You can enable or disable features with flag from `superset_config.py`:
```python
FEATURE_FLAGS = {
'CLIENT_CACHE': False,
'ENABLE_EXPLORE_JSON_CSRF_PROTECTION': False,
'PRESTO_EXPAND_DATA': False,
}
```
A current list of feature flags can be found in [RESOURCES/FEATURE_FLAGS.md](https://github.com/apache/superset/blob/master/RESOURCES/FEATURE_FLAGS.md).
### SIP 15
[Superset Improvement Proposal 15](https://github.com/apache/superset/issues/6360) aims to
ensure that time intervals are handled in a consistent and transparent manner for both the Druid and
SQLAlchemy connectors.
Prior to SIP-15 SQLAlchemy used inclusive endpoints however these may behave like exclusive for
string columns (due to lexicographical ordering) if no formatting was defined and the column
formatting did not conform to an ISO 8601 date-time (refer to the SIP for details).
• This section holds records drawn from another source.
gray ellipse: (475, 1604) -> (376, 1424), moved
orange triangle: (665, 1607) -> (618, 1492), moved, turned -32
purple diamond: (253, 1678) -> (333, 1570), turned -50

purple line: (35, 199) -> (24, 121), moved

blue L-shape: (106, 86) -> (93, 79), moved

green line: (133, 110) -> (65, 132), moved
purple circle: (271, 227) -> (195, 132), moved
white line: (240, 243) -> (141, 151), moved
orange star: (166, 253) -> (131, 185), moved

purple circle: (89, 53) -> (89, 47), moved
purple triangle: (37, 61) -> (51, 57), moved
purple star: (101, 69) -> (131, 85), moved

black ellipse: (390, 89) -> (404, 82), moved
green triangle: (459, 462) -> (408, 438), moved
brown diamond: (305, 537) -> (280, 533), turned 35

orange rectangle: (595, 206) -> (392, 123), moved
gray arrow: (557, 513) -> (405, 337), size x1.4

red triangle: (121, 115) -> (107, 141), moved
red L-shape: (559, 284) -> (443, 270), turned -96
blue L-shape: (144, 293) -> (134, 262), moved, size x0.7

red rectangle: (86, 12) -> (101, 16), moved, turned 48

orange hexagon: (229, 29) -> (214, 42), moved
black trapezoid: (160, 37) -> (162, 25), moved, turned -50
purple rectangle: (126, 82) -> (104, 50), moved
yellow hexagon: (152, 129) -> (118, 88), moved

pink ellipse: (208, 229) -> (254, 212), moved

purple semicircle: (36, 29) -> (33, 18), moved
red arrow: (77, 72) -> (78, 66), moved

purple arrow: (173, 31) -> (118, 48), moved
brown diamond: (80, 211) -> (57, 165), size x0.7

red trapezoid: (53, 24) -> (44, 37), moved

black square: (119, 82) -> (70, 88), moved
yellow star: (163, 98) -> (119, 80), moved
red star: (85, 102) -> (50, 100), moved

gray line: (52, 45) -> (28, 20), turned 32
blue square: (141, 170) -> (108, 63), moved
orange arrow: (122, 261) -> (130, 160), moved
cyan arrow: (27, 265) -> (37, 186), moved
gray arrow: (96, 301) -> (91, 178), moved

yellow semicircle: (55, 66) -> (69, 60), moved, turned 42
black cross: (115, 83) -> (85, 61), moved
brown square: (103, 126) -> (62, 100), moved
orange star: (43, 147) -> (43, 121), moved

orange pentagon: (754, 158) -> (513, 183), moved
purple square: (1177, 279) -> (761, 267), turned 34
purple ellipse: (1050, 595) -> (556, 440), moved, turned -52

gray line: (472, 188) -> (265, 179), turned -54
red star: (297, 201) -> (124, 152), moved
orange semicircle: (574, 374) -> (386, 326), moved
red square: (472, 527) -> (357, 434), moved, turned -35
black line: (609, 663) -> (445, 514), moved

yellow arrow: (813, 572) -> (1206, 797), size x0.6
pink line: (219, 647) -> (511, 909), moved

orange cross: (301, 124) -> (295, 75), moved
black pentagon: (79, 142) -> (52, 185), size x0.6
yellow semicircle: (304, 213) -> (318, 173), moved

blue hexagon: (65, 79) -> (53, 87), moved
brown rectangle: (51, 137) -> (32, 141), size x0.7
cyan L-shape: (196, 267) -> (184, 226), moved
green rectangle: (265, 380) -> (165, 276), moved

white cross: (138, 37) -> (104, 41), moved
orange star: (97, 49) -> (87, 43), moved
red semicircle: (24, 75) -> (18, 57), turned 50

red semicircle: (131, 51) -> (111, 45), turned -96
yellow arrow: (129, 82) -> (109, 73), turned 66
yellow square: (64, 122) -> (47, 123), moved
To remedy this rather than having to define the date/time format for every non-IS0 8601 date-time
column, once can define a default column mapping on a per database level via the `extra` parameter:
```
{
"python_date_format_by_column_name": {
"ds": "%Y-%m-%d"
}
}
```
**New Deployments**
All new deployments should enable SIP-15 by setting this value in `superset_config.py`:
```
SIP_15_ENABLED = True
```
**Existing Deployments**
Given that it is not apparent whether the chart creator was aware of the time range inconsistencies
(and adjusted the endpoints accordingly) changing the behavior of all charts is overly aggressive.
Instead SIP-15 proivides a soft transistion allowing producers (chart owners) to see the impact of
the proposed change and adjust their charts accordingly.
Prior to enabling SIP-15, existing deployments should communicate to their users the impact of the
change and define a grace period end date (exclusive of course) after which all charts will conform
to the [start, end) interval.
```python
from dateime import date
SIP_15_ENABLED = True
SIP_15_GRACE_PERIOD_END = date(<YYYY>, <MM>, <DD>)
```
To aid with transparency the current endpoint behavior is explicitly called out in the chart time
range (post SIP-15 this will be [start, end) for all connectors and databases). One can override the
defaults on a per database level via the `extra` parameter.
```python
{
"time_range_endpoints": ["inclusive", "inclusive"]
}
```
Note in a future release the interim SIP-15 logic will be removed (including the
`time_grain_endpoints` form-data field) via a code change and Alembic migration.